[Start of Attachment]

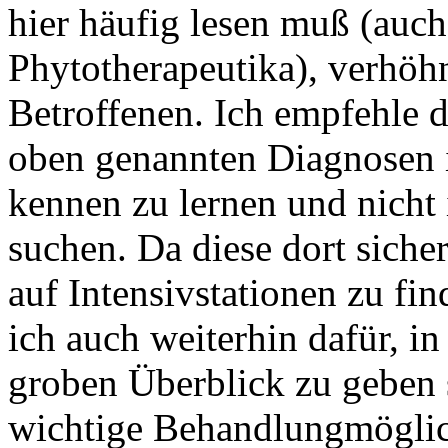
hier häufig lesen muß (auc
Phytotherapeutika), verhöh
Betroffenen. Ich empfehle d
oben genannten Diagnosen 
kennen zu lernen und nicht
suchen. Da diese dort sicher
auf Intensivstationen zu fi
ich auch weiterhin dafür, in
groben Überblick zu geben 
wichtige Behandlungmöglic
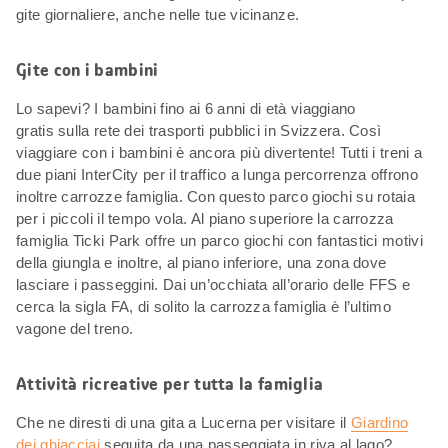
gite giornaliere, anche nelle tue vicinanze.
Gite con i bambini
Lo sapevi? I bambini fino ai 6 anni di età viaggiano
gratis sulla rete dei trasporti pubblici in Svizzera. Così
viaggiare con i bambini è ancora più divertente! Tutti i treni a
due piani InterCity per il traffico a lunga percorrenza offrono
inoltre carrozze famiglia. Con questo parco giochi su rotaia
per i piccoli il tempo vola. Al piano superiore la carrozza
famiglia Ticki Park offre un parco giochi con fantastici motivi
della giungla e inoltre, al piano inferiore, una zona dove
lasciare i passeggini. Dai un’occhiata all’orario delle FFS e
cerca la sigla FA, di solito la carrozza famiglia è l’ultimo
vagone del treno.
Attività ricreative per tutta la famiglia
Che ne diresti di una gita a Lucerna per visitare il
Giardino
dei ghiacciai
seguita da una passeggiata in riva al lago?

[End of Attachment]
[Start of Attachment]

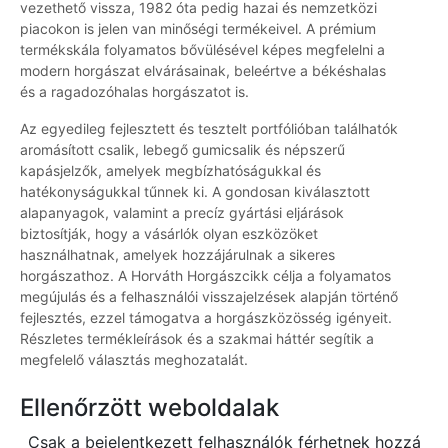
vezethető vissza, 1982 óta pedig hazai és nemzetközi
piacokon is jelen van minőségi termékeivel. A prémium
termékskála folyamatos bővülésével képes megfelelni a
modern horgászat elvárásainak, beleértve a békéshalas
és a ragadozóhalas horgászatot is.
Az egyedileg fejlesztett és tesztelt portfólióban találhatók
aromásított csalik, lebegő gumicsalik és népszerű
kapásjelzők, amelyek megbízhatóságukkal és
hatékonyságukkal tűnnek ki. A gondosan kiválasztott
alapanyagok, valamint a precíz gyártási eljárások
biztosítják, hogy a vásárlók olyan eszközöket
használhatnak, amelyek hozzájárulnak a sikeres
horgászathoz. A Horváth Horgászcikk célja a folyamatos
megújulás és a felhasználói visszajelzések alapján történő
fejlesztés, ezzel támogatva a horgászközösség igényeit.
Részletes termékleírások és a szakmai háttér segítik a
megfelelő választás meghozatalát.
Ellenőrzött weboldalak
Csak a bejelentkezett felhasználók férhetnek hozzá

[End of Attachment]

__What the task asks__. What you give back must be the stretch above, starting at the line with "alapanyagok, valamint a" and ending at the line with "Csak a bejelentkezett", copied exactly.

__Expected output__.
alapanyagok, valamint a precíz gyártási eljárások
biztosítják, hogy a vásárlók olyan eszközöket
használhatnak, amelyek hozzájárulnak a sikeres
horgászathoz. A Horváth Horgászcikk célja a folyamatos
megújulás és a felhasználói visszajelzések alapján történő
fejlesztés, ezzel támogatva a horgászközösség igényeit.
Részletes termékleírások és a szakmai háttér segítik a
megfelelő választás meghozatalát.
Ellenőrzött weboldalak
Csak a bejelentkezett felhasználók férhetnek hozzá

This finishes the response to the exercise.